[To do]
Pull every line containing the word "Enable" from the records.

[Dataset entries]
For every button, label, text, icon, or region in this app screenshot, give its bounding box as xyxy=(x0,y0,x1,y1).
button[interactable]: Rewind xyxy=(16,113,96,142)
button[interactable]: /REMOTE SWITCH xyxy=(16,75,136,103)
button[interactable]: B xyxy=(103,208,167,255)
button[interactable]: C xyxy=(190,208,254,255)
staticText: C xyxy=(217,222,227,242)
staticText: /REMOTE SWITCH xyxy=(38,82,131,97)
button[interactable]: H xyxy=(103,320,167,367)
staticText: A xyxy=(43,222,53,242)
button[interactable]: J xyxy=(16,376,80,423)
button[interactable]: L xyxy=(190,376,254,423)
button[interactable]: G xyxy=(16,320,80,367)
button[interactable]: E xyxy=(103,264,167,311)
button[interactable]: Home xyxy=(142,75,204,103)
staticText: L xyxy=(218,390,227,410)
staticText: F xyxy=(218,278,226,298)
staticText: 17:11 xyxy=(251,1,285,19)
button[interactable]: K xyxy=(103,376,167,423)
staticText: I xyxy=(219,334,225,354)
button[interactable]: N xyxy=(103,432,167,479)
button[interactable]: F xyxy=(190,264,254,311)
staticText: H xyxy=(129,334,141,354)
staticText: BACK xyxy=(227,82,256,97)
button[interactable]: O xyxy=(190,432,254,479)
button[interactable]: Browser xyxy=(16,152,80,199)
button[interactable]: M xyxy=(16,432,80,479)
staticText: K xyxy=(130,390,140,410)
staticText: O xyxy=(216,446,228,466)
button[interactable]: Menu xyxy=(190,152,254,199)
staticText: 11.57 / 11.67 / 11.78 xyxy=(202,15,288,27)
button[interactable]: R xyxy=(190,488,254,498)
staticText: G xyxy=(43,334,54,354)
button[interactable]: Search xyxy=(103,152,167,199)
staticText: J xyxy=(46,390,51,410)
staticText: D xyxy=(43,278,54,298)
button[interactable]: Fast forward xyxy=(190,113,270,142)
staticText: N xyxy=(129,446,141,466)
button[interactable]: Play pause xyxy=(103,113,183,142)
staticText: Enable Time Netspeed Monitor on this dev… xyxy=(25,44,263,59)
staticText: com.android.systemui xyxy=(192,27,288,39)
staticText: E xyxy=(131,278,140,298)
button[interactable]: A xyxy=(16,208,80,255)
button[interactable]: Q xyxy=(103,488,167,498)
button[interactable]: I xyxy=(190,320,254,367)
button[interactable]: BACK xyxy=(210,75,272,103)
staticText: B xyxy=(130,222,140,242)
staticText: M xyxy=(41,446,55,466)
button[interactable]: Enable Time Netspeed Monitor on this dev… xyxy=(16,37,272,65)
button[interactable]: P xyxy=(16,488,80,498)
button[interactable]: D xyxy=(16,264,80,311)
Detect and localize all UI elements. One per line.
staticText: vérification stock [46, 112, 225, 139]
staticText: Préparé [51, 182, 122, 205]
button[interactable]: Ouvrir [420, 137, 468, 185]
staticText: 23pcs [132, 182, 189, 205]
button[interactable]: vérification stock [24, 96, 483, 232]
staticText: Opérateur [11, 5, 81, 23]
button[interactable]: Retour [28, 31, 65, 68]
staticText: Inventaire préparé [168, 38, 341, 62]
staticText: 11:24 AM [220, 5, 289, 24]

[Task result]
staticText: Enable Time Netspeed Monitor on this dev… xyxy=(25,44,263,59)
button[interactable]: Enable Time Netspeed Monitor on this dev… xyxy=(16,37,272,65)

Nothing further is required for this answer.